Am I a Sharp Object?
The other day the air temperature dropped below zero. I threw birdseed out through the garage door because I couldn’t bear to spend enough time out in the raw weather to fill up the bird feeders. The little things with feathers didn’t seem to mind the cold as they dipped into divots of the deepening snow, crunching up seeds to stay alive.
I say all the time I’m in hibernation mode. All I want is my heated blanket and unlimited tea and candles and a stack of books. But my mind is fully awake. Ready for so much that is happening this year. I wake up sometimes in the middle of the night and type out words on my phone because they always seem to come at the strangest times. Words that would dissolve just as easily if I didn’t write them down right away.
Nights are cold and dark here, and after days of reading (and editing) for work, I like to stream shows and sit with visual stories before I head to bed. I just rewatched the limited series Sharp Objects, starring Amy Adams and based on the novel by Gillian Flynn.
The summer this show came out on HBO, I was obsessed with it, absorbed in the Southern Gothicness of the story about a journalist named Camille, who goes back to her hometown to report on the recent murders of two little girls. It’s dark, of course. But beautiful, also. The storytelling pulls you in and confuses you as an outsider trying to understand what is going on in the protagonist’s mind as she deals with present stress and past trauma.
The camera captures the details perfectly—how anxiety plays out in people trying to maintain a calm exterior. The pulling out of eyelashes. The tracing scars on thighs. The screaming into fists.
The scenes where Camille is triggered to remember the past shows how traumatic memories feel. They come in fragments and flashes. The murmuring movement of a window fan. The cracks in a ceiling. Blood dripping on the floor. When you have traumatic memories, the smallest things in the present can pull you back to them, like smells and someone saying a particular word out loud, so that you feel haunted by your past, with your mind out of your control.

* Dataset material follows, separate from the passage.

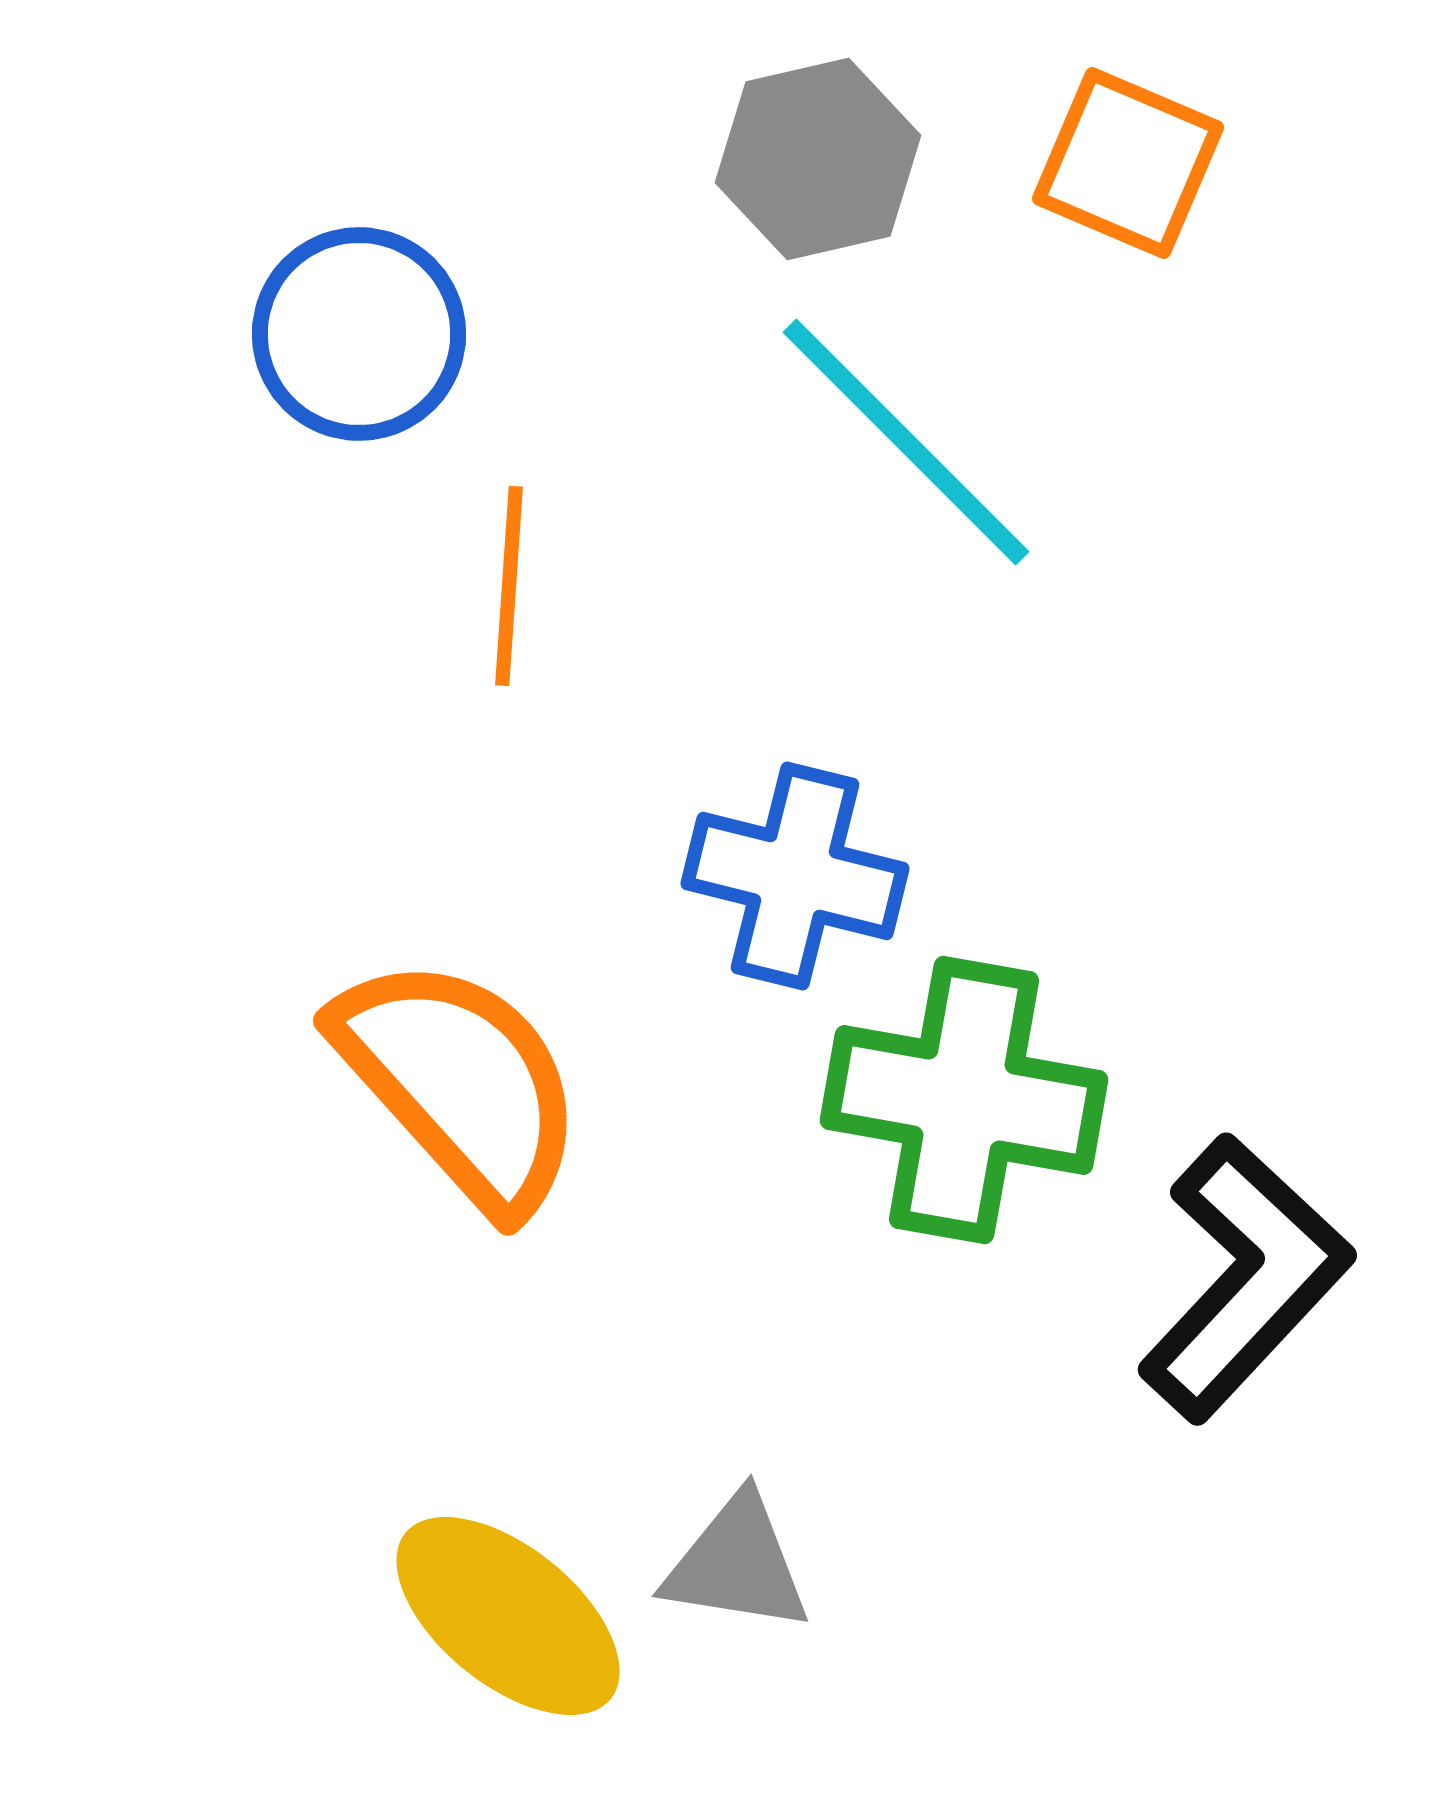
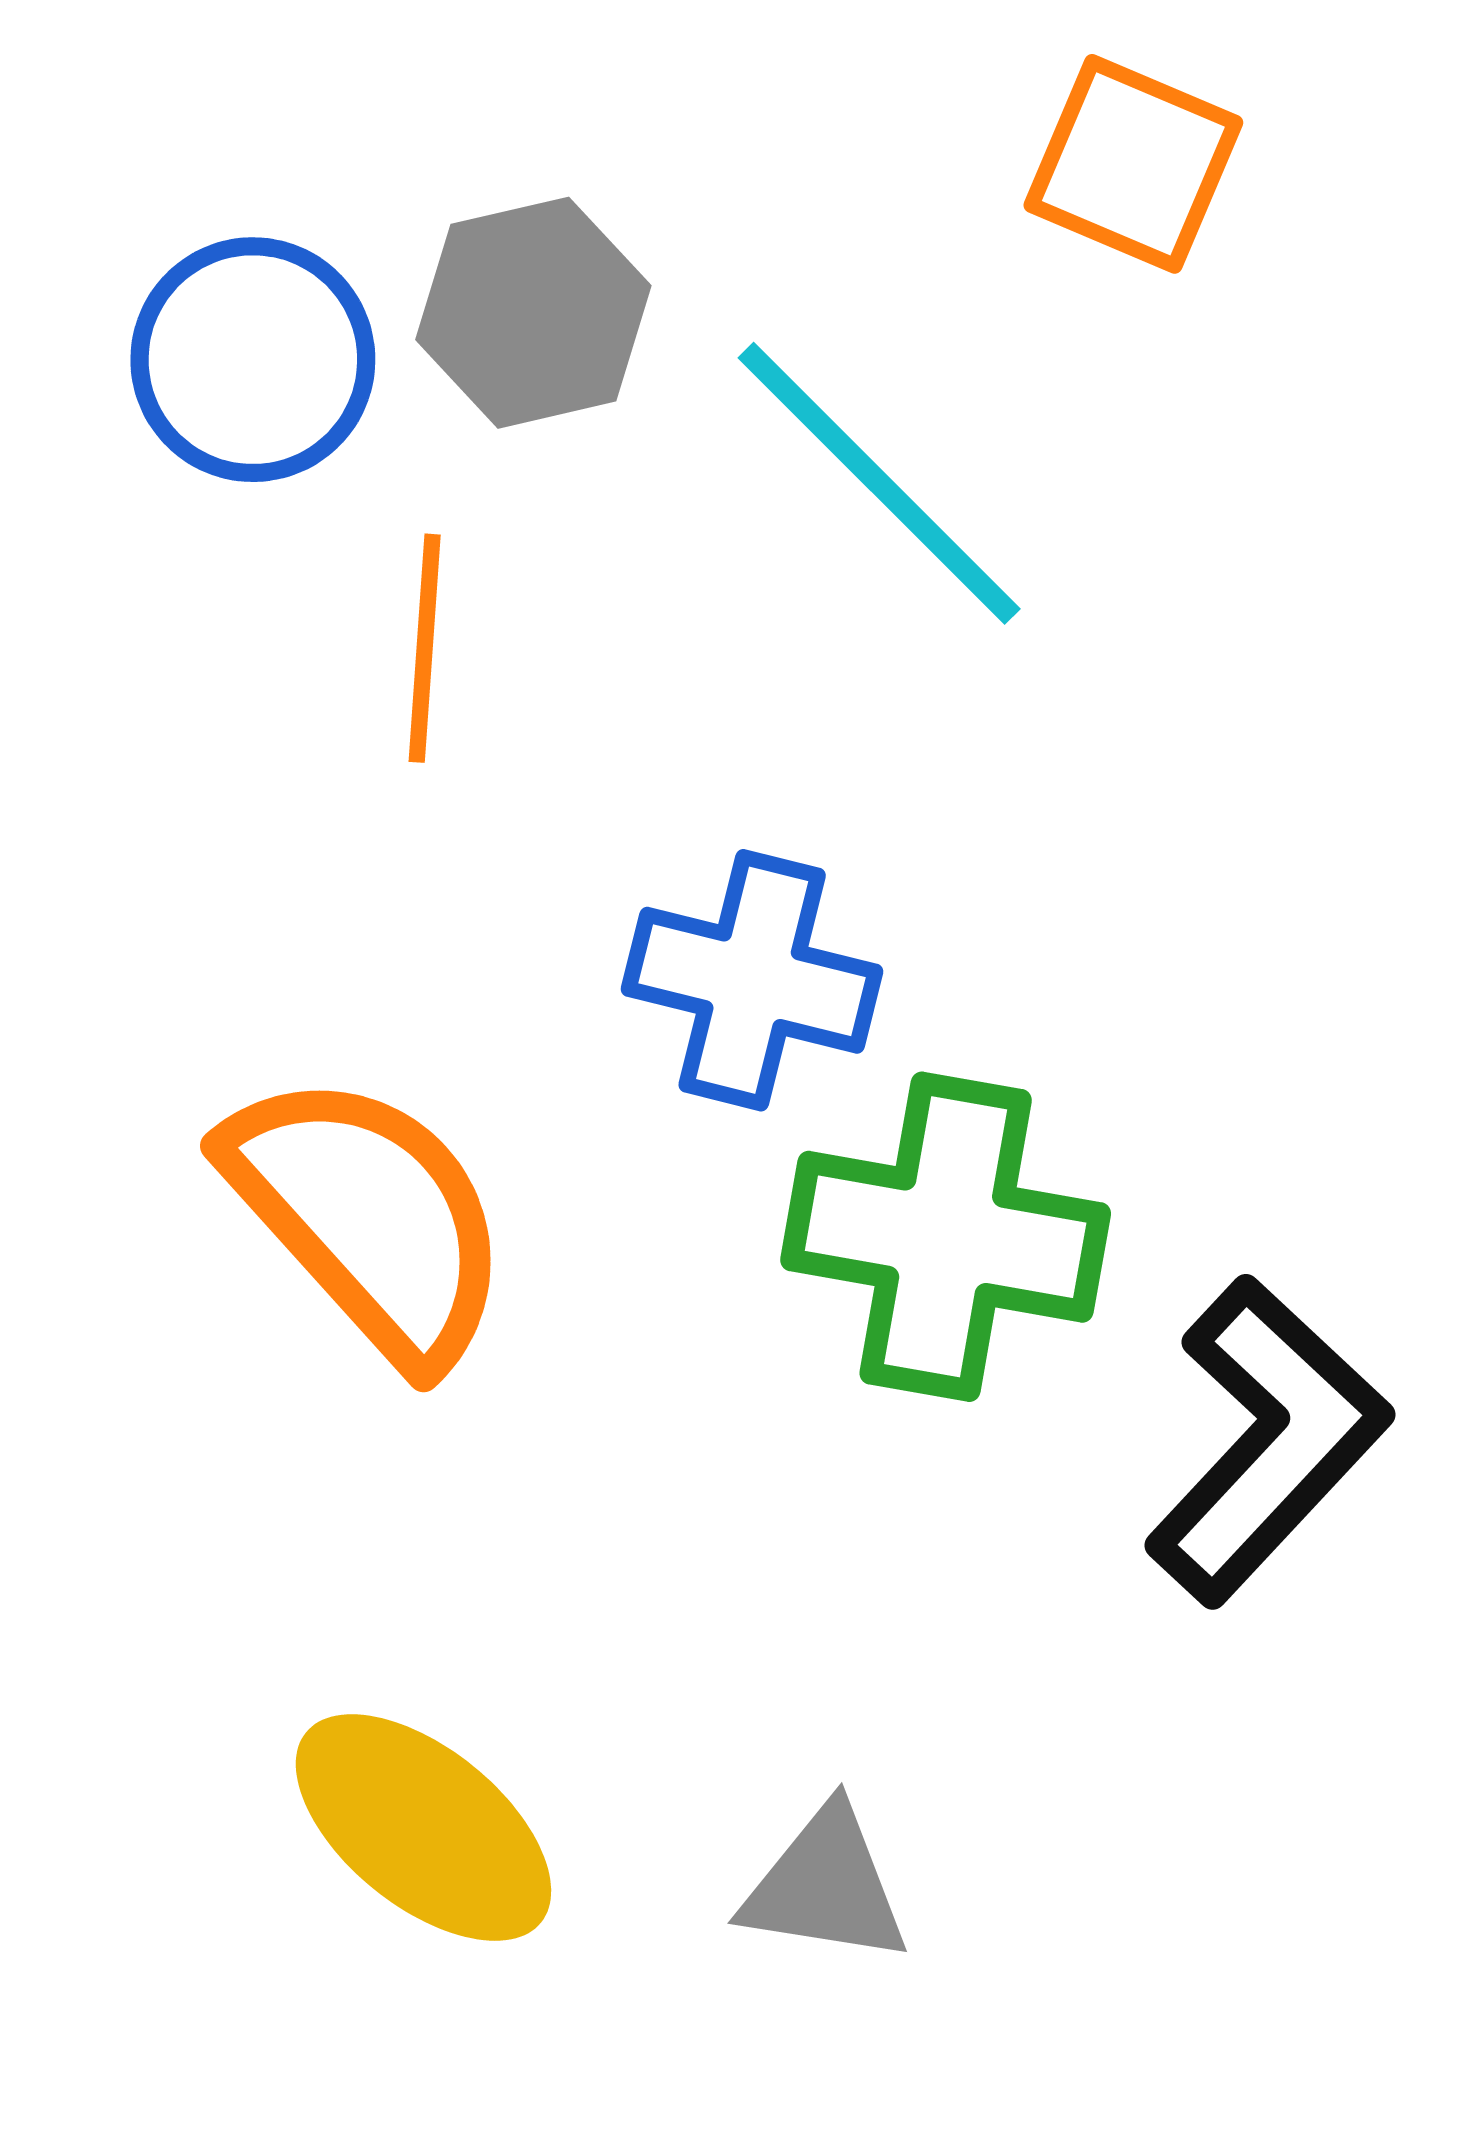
gray hexagon: (818, 159) -> (533, 313), moved
gray triangle: (737, 1564) -> (825, 1886), moved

Sharp Objects falls in the thriller category, I suppose, but the way it engages with family dysfunction, loss, mental illness, trauma, self-harm, and the objectification of women is dramatic, literary, powerful. Camille must grapple with her past, when the past is the last thing she wants to remember. She is a survivor. A force. While some might see her as a victim, or as a misfit who fled town, she shows up as her messy self, revealing her loving heart and the strength she never lost.
It was ironic that after finishing this rewatch, I ended up holding my own sharp object last night. It was heavier than I expected.